■ WHAT THE EXERCISE ASKS ■
Where the string "кода" shows up in a line of the records, copy that line.

■ Stored data entries ■
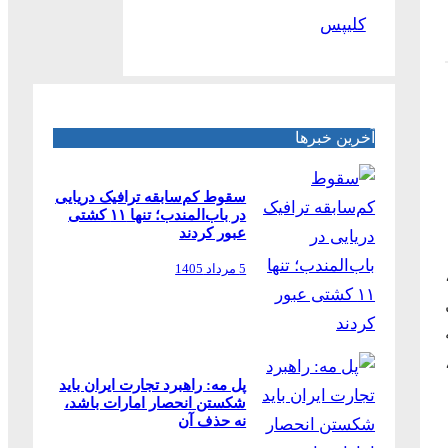
کلیپس
آخرین خبرها
سقوط کم‌سابقه ترافیک دریایی
در باب‌المندب؛ تنها ۱۱ کشتی
عبور کردند
5 مرداد 1405
ل
پل مه: راهبرد تجارت ایران باید
شکستن انحصار امارات باشد،
نه حذف آن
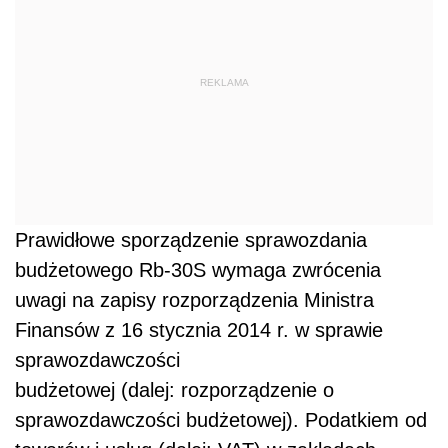
REKLAMA
Prawidłowe sporządzenie sprawozdania
budżetowego Rb-30S wymaga zwrócenia
uwagi na zapisy rozporządzenia Ministra
Finansów z 16 stycznia 2014 r. w sprawie
sprawozdawczości
budżetowej (dalej: rozporządzenie o
sprawozdawczości budżetowej). Podatkiem od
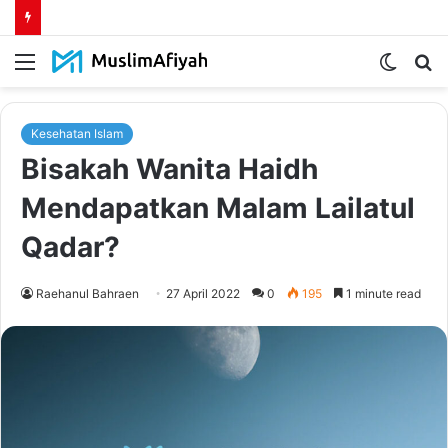
Menu
Switch
S
skin
fo
Kesehatan Islam
Bisakah Wanita Haidh
Mendapatkan Malam Lailatul
Qadar?
Raehanul Bahraen
27 April 2022
0
195
1 minute read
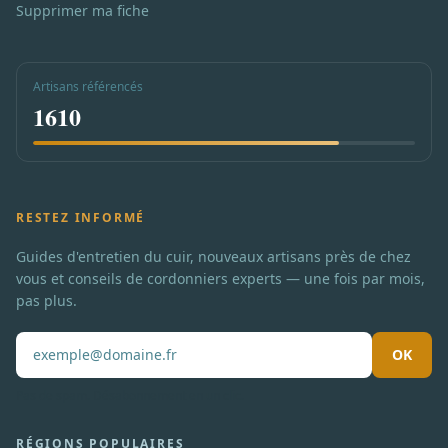
Supprimer ma fiche
Artisans référencés
1610
RESTEZ INFORMÉ
Guides d'entretien du cuir, nouveaux artisans près de chez
vous et conseils de cordonniers experts — une fois par mois,
pas plus.
OK
Pas de spam. Désabonnement en un clic.
RÉGIONS POPULAIRES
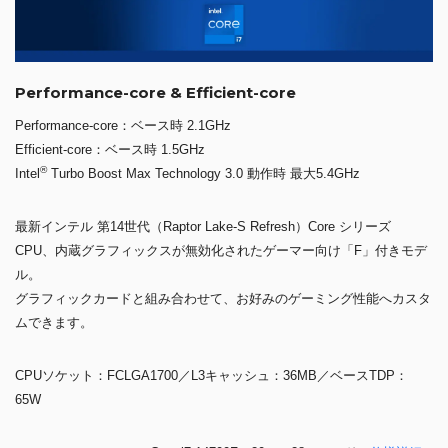
Performance-core & Efficient-core
Performance-core：ベース時 2.1GHz
Efficient-core：ベース時 1.5GHz
®
Intel
Turbo Boost Max Technology 3.0 動作時 最大5.4GHz
最新インテル 第14世代（Raptor Lake-S Refresh）Core シリーズ
CPU、内蔵グラフィックスが無効化されたゲーマー向け「F」付きモデ
ル。
グラフィックカードと組み合わせて、お好みのゲーミング性能へカスタ
ムできます。
CPUソケット：FCLGA1700／L3キャッシュ：36MB／ベースTDP：
65W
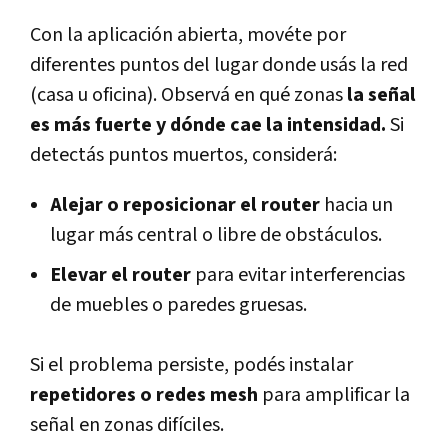
Con la aplicación abierta, movéte por
diferentes puntos del lugar donde usás la red
(casa u oficina). Observá en qué zonas
la señal
es más fuerte y dónde cae la intensidad.
Si
detectás puntos muertos, considerá:
Alejar o reposicionar el router
hacia un
lugar más central o libre de obstáculos.
Elevar el router
para evitar interferencias
de muebles o paredes gruesas.
Si el problema persiste, podés instalar
repetidores o redes mesh
para amplificar la
señal en zonas difíciles.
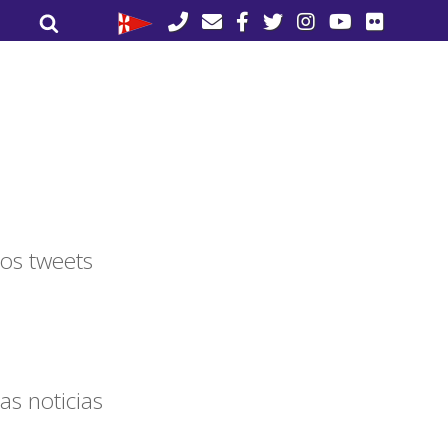
Buscar
Buscar
por:
os tweets
as noticias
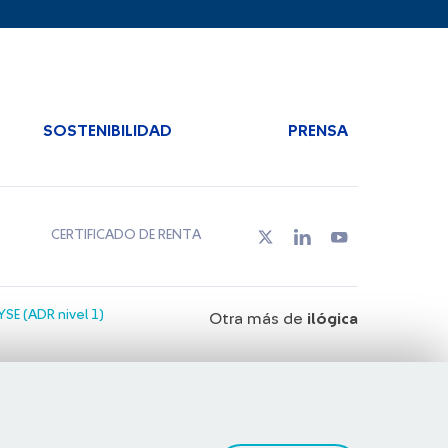
SOSTENIBILIDAD
PRENSA
CERTIFICADO DE RENTA
SE (ADR nivel 1)
Otra más de
ilógica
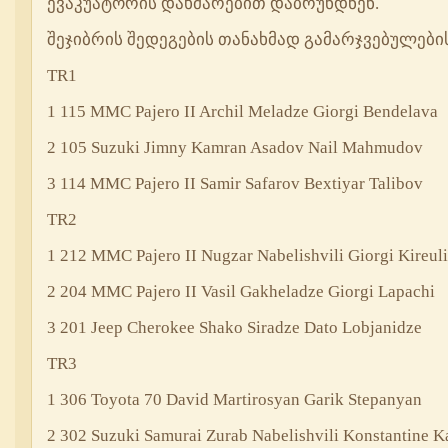
ევაკუატორის დახმარებით დაბრუნდნენ.
შეჯიბრის შედეგების თანახმად გამარჯვებულების
TR1
1 115 MMC Pajero II Archil Meladze Giorgi Bendelava
2 105 Suzuki Jimny Kamran Asadov Nail Mahmudov
3 114 MMC Pajero II Samir Safarov Bextiyar Talibov
TR2
1 212 MMC Pajero II Nugzar Nabelishvili Giorgi Kireuli
2 204 MMC Pajero II Vasil Gakheladze Giorgi Lapachi
3 201 Jeep Cherokee Shako Siradze Dato Lobjanidze
TR3
1 306 Toyota 70 David Martirosyan Garik Stepanyan
2 302 Suzuki Samurai Zurab Nabelishvili Konstantine K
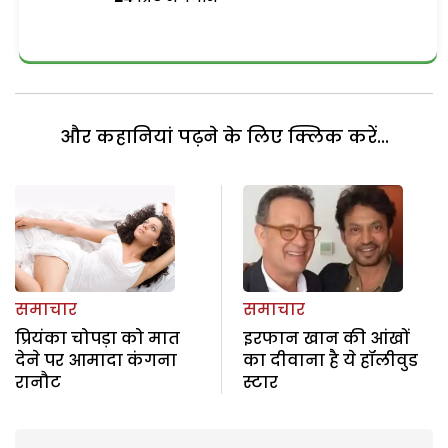
और कहानियां पढ़ने के लिए क्लिक करें...
समाचार
समाचार
प्रियंका चोपड़ा को मात
इरफान खान की आंखों
देने पर आमादा कंगना
का दीवाना है ये हॉलीवुड
रानौट
स्टार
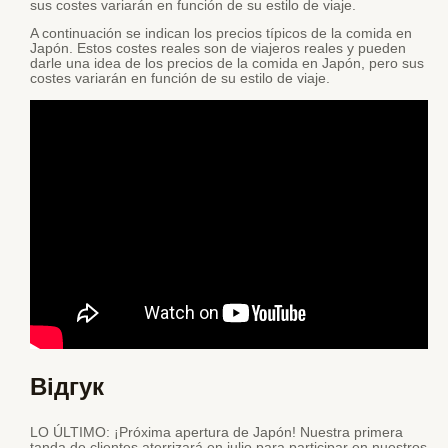
sus costes variarán en función de su estilo de viaje.
A continuación se indican los precios típicos de la comida en
Japón. Estos costes reales son de viajeros reales y pueden
darle una idea de los precios de la comida en Japón, pero sus
costes variarán en función de su estilo de viaje.
Відгук
LO ÚLTIMO: ¡Próxima apertura de Japón! Nuestra primera
tanda de clientes aterrizará en julio para participar en nuestros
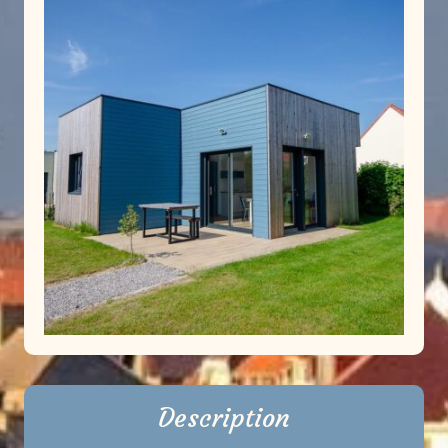
Description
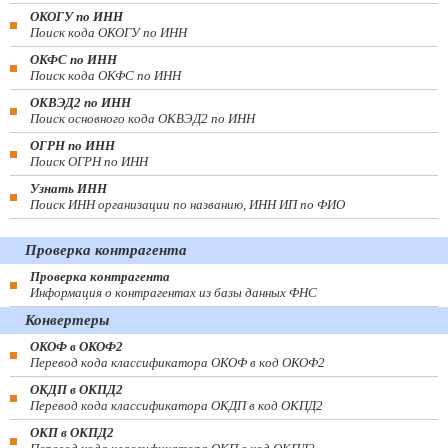
ОКОГУ по ИНН
Поиск кода ОКОГУ по ИНН
ОКФС по ИНН
Поиск кода ОКФС по ИНН
ОКВЭД2 по ИНН
Поиск основного кода ОКВЭД2 по ИНН
ОГРН по ИНН
Поиск ОГРН по ИНН
Узнать ИНН
Поиск ИНН организации по названию, ИНН ИП по ФИО
Проверка контрагента
Проверка контрагента
Информация о контрагентах из базы данных ФНС
Конвертеры
ОКОФ в ОКОФ2
Перевод кода классификатора ОКОФ в код ОКОФ2
ОКДП в ОКПД2
Перевод кода классификатора ОКДП в код ОКПД2
ОКП в ОКПД2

■ SOLUTION FOR THIS PROBLEM ■
Поиск кода ОКОГУ по ИНН
Поиск кода ОКФС по ИНН
Поиск основного кода ОКВЭД2 по ИНН
Перевод кода классификатора ОКОФ в код ОКОФ2
Перевод кода классификатора ОКДП в код ОКПД2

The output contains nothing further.